▶ **Data listing**:
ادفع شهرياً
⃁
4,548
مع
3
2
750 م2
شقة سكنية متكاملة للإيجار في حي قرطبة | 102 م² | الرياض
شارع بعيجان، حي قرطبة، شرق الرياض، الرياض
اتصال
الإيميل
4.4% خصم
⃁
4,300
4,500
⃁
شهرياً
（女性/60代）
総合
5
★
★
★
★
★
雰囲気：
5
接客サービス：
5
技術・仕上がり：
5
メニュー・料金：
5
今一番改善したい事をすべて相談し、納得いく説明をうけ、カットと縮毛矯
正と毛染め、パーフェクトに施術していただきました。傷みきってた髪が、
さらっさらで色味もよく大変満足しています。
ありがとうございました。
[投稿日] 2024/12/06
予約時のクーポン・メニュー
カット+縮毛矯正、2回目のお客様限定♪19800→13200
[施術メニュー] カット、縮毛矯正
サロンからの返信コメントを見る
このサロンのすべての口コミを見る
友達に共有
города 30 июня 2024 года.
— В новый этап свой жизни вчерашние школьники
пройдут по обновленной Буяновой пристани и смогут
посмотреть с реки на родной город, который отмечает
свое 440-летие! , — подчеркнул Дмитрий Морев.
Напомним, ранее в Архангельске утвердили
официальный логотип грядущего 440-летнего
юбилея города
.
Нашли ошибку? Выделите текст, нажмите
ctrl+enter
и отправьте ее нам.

▶ **What is required**: Would you please copy each line of the listing that contains the word "قرطبة"?

▶ **Response box**:
شقة سكنية متكاملة للإيجار في حي قرطبة | 102 م² | الرياض
شارع بعيجان، حي قرطبة، شرق الرياض، الرياض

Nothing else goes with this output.